[PROVIDED ENTRIES]:

++++++++

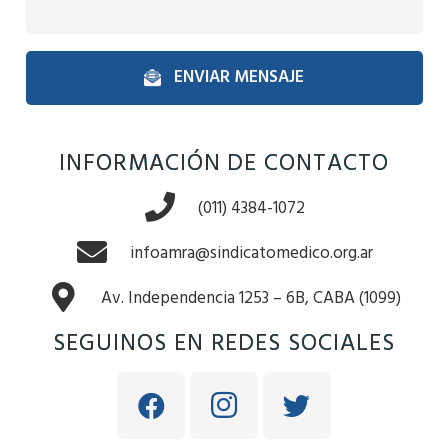
ENVIAR MENSAJE
INFORMACIÓN DE CONTACTO
(011) 4384-1072
infoamra@sindicatomedico.org.ar
Av. Independencia 1253 – 6B, CABA (1099)
SEGUINOS EN REDES SOCIALES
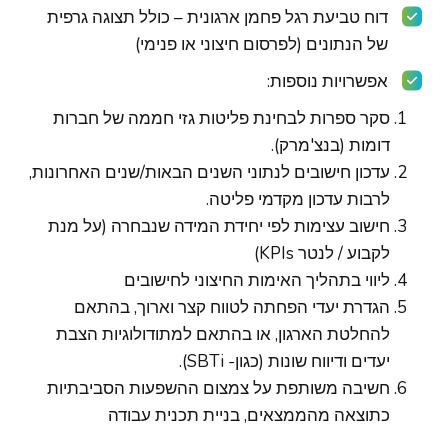
דוח טביעת רגל פחמן ארגונית – כולל תצוגה גרפית
של הנתונים (לפרסום חיצוני או פנימי)
אפשרויות נוספות:
סקר ספרות לבחינת פליטות גזי חממה של חברות
דומות (בנצ'מרק).
עדכון חישובים לנתוני השנים הבאות/שנים האחרונות,
לרבות עדכון מקדמי פליטה.
חישוב עצימות לפי יחידת המידה שנבחרה (על מנת
לקבוע / לנטר KPIs)
ליווי בתהליך האימות החיצוני לחישובים
הגדרת יעדי הפחתה לטווח קצר וארוך, בהתאם
להחלטת הארגון, או בהתאם למתודולוגיות הצבת
יעדים ודיווח שונות (כגון- SBTi).
חשיבה משותפת על צמצום ההשפעות הסביבתיות
כתוצאה מהממצאים, בניית תכנית עבודה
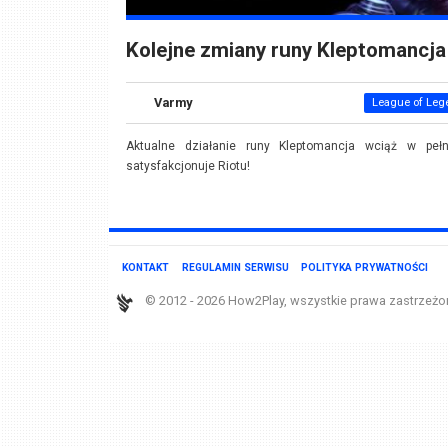
Kolejne zmiany runy Kleptomancja
Varmy
League of Leg
Aktualne działanie runy Kleptomancja wciąż w pełn
satysfakcjonuje Riotu!
KONTAKT
REGULAMIN SERWISU
POLITYKA PRYWATNOŚCI
© 2012 - 2026 How2Play, wszystkie prawa zastrzeżo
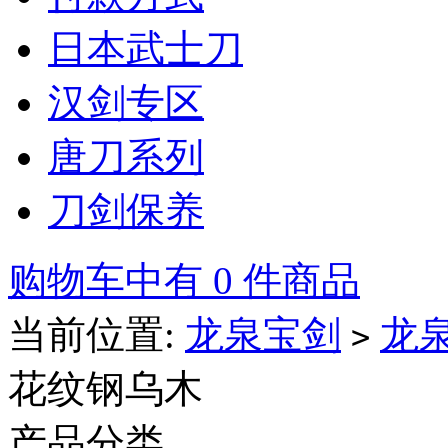
日本武士刀
汉剑专区
唐刀系列
刀剑保养
购物车中有 0 件商品
当前位置:
龙泉宝剑
龙
>
花纹钢乌木
产品分类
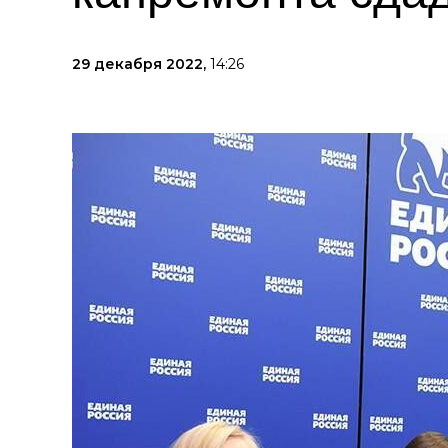
29 декабря 2022,
14:26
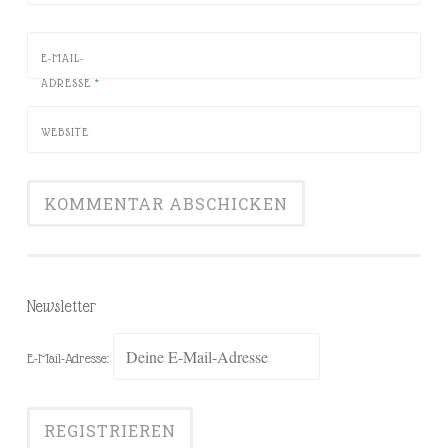
E-MAIL-
ADRESSE
*
WEBSITE
Newsletter
E-Mail-Adresse:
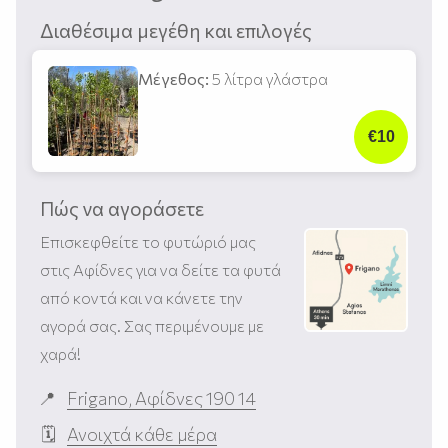
Διαθέσιμα μεγέθη και επιλογές
Μέγεθος:
5 λίτρα γλάστρα
€10
Πώς να αγοράσετε
Επισκεφθείτε το φυτώριό μας
στις Αφίδνες για να δείτε τα φυτά
από κοντά και να κάνετε την
αγορά σας. Σας περιμένουμε με
χαρά!
Frigano, Αφίδνες 190 14
Ανοιχτά κάθε μέρα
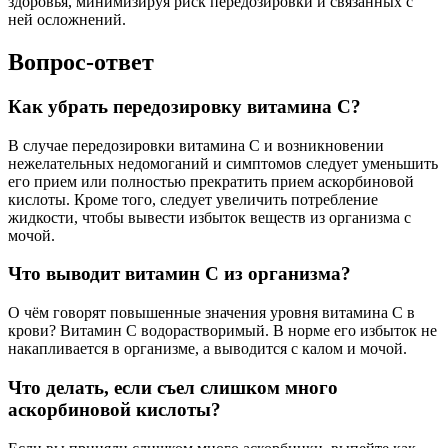
здоровья, минимизируя риск передозировки и связанных с
ней осложнений.
Вопрос-ответ
Как убрать передозировку витамина С?
В случае передозировки витамина С и возникновении
нежелательных недомоганий и симптомов следует уменьшить
его прием или полностью прекратить прием аскорбиновой
кислоты. Кроме того, следует увеличить потребление
жидкости, чтобы вывести избыток веществ из организма с
мочой.
Что выводит витамин С из организма?
О чём говорят повышенные значения уровня витамина C в
крови? Витамин C водорастворимый. В норме его избыток не
накапливается в организме, а выводится с калом и мочой.
Что делать, если съел слишком много
аскорбиновой кислоты?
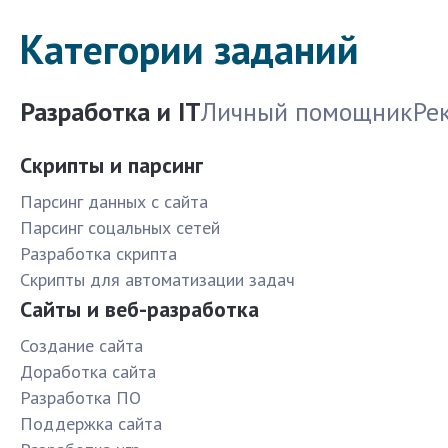
Категории заданий
Разработка и IT
Личный помощник
Ре
Скрипты и парсинг
Парсинг данных с сайта
Парсинг соцальных сетей
Разработка скрипта
Скрипты для автоматизации задач
Сайты и веб-разработка
Создание сайта
Доработка сайта
Разработка ПО
Поддержка сайта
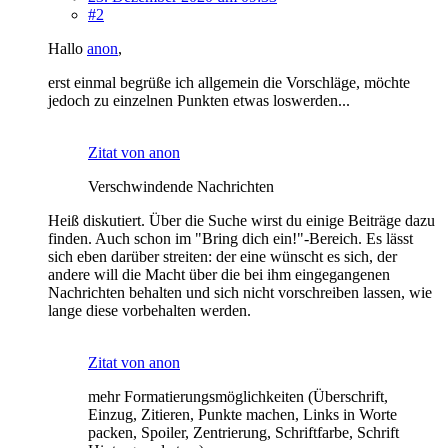
#2
Hallo
anon
,
erst einmal begrüße ich allgemein die Vorschläge, möchte
jedoch zu einzelnen Punkten etwas loswerden...
Zitat von anon
Verschwindende Nachrichten
Heiß diskutiert. Über die Suche wirst du einige Beiträge dazu
finden. Auch schon im "Bring dich ein!"-Bereich. Es lässt
sich eben darüber streiten: der eine wünscht es sich, der
andere will die Macht über die bei ihm eingegangenen
Nachrichten behalten und sich nicht vorschreiben lassen, wie
lange diese vorbehalten werden.
Zitat von anon
mehr Formatierungsmöglichkeiten (Überschrift,
Einzug, Zitieren, Punkte machen, Links in Worte
packen, Spoiler, Zentrierung, Schriftfarbe, Schrift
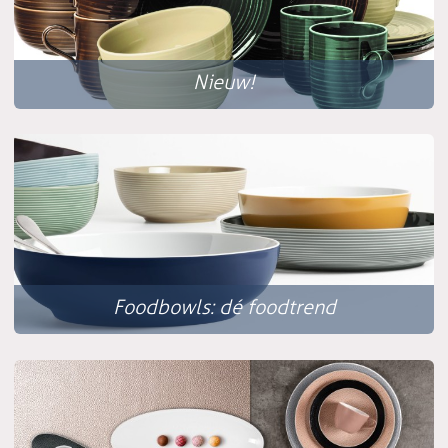
Nieuw!
Foodbowls: dé foodtrend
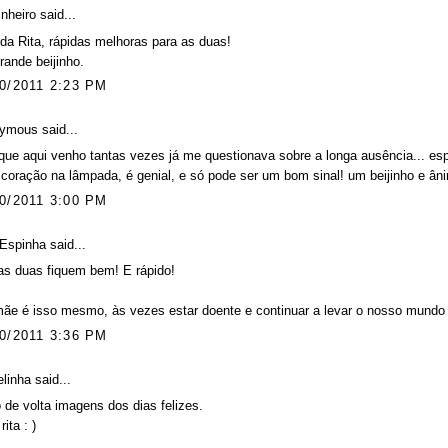
inheiro
said...
da Rita, rápidas melhoras para as duas!
ande beijinho.
0/2011 2:23 PM
ymous said...
que aqui venho tantas vezes já me questionava sobre a longa ausência... es
coração na lâmpada, é genial, e só pode ser um bom sinal! um beijinho e ân
0/2011 3:00 PM
 Espinha
said...
as duas fiquem bem! E rápido!
ãe é isso mesmo, às vezes estar doente e continuar a levar o nosso mundo a
0/2011 3:36 PM
elinha
said...
 de volta imagens dos dias felizes.
rita : )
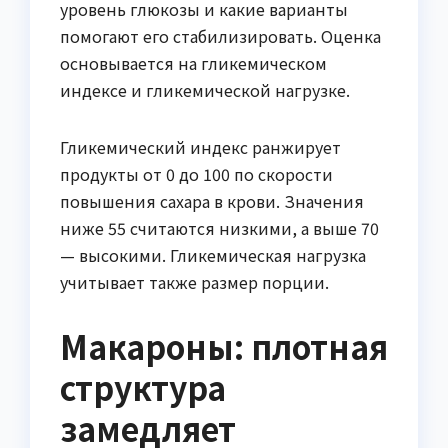
уровень глюкозы и какие варианты
помогают его стабилизировать. Оценка
основывается на гликемическом
индексе и гликемической нагрузке.
Гликемический индекс ранжирует
продукты от 0 до 100 по скорости
повышения сахара в крови. Значения
ниже 55 считаются низкими, а выше 70
— высокими. Гликемическая нагрузка
учитывает также размер порции.
Макароны: плотная
структура
замедляет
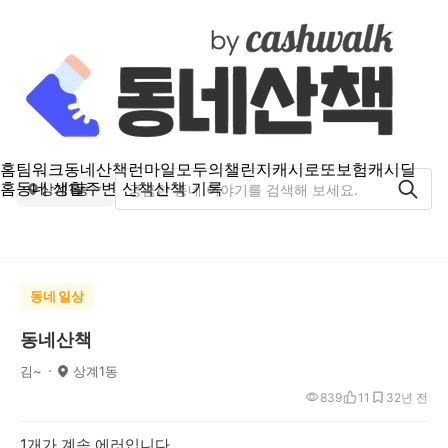
홈
팀워크
동네산책
런마일
모두의챌린지
캐시로또
보험
캐시딜
홈
동네 생활
주변 산책
산책 기록
상계1동
동네 일상
동네산책
김~
상계1동
839
11
3
2년 전
1개가 계속 에러입니다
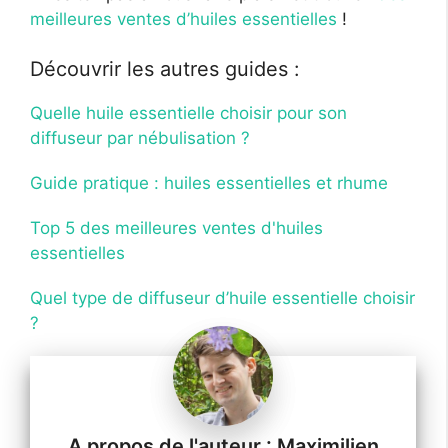
meilleures ventes d’huiles essentielles
!
Découvrir les autres guides :
Quelle huile essentielle choisir pour son
diffuseur par nébulisation ?
Guide pratique : huiles essentielles et rhume
Top 5 des meilleures ventes d'huiles
essentielles
Quel type de diffuseur d’huile essentielle choisir
?
Maximilien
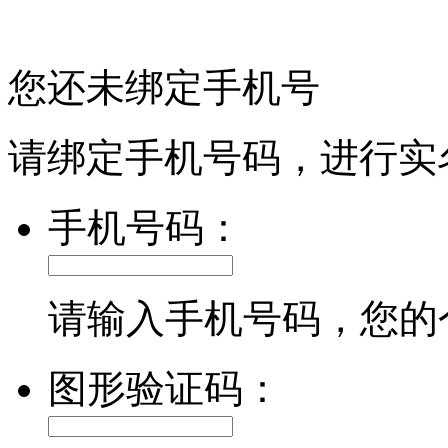
您还未绑定手机号
请绑定手机号码，进行实
手机号码：
请输入手机号码，您的
图形验证码：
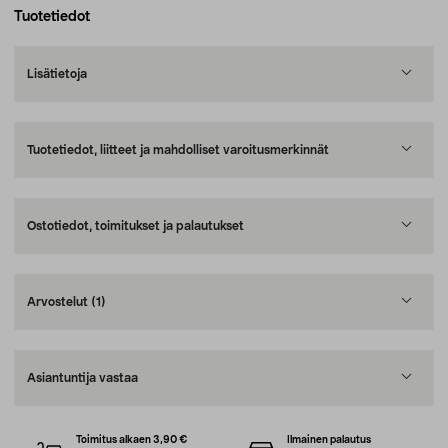
Tuotetiedot
Lisätietoja
Tuotetiedot, liitteet ja mahdolliset varoitusmerkinnät
Ostotiedot, toimitukset ja palautukset
Arvostelut
(1)
Asiantuntija vastaa
Toimitus alkaen 3,90 €
Ilmainen palautus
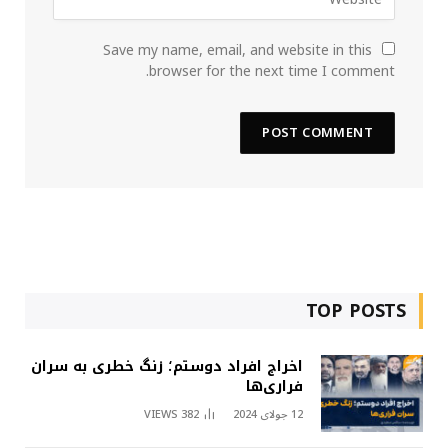
Save my name, email, and website in this
browser for the next time I comment.
TOP POSTS
اخراج افراد دوستم؛ زنگ خطری به سران
فراری‌ها
12 جولای 2024
382
VIEWS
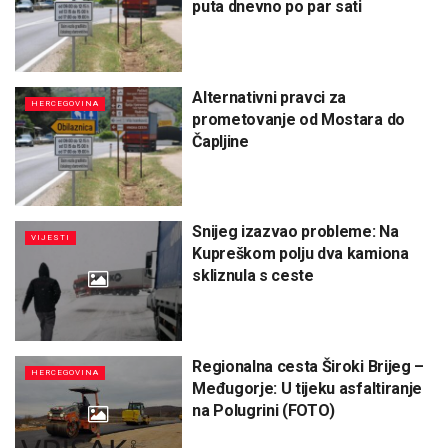
puta dnevno po par sati
Alternativni pravci za
HERCEGOVINA
prometovanje od Mostara do
Čapljine
Snijeg izazvao probleme: Na
VIJESTI
Kupreškom polju dva kamiona
skliznula s ceste
Regionalna cesta Široki Brijeg –
HERCEGOVINA
Međugorje: U tijeku asfaltiranje
na Polugrini (FOTO)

++++++++

[EXERCISE REQUIREMENTS]: The required output is the exact run of lines from the one with "Snijeg izazvao probleme: Na" through the final line of the entries.

[FINISHED EXERCISE]:
Snijeg izazvao probleme: Na
VIJESTI
Kupreškom polju dva kamiona
skliznula s ceste
Regionalna cesta Široki Brijeg –
HERCEGOVINA
Međugorje: U tijeku asfaltiranje
na Polugrini (FOTO)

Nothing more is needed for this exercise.